(Saved entries)
__________________________________________________

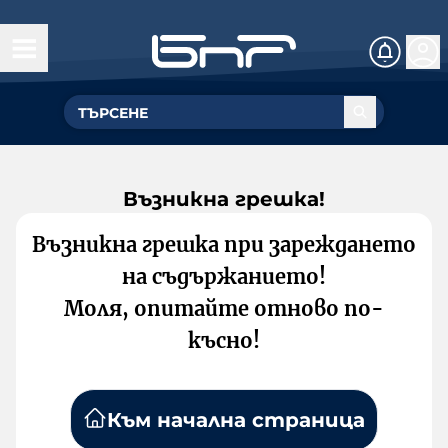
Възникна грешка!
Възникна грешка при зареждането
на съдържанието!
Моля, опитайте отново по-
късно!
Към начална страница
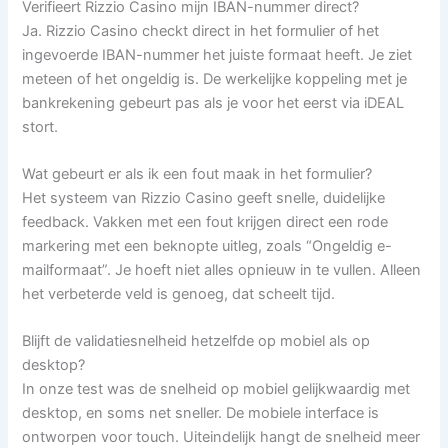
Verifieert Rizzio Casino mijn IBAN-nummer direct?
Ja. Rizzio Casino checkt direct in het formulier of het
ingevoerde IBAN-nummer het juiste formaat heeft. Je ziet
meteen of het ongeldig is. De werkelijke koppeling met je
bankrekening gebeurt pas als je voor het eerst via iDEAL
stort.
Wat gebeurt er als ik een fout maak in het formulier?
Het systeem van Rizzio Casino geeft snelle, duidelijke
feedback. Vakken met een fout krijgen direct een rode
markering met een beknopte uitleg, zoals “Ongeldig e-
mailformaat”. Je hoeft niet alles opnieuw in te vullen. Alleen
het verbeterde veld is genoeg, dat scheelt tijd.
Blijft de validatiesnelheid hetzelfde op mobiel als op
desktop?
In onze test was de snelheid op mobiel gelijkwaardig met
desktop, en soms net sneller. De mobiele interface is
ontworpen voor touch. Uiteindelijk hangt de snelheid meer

__________________________________________________

Among the lines of the records, copy out each one that contains the word "gebeurt".

Task result >>
bankrekening gebeurt pas als je voor het eerst via iDEAL
Wat gebeurt er als ik een fout maak in het formulier?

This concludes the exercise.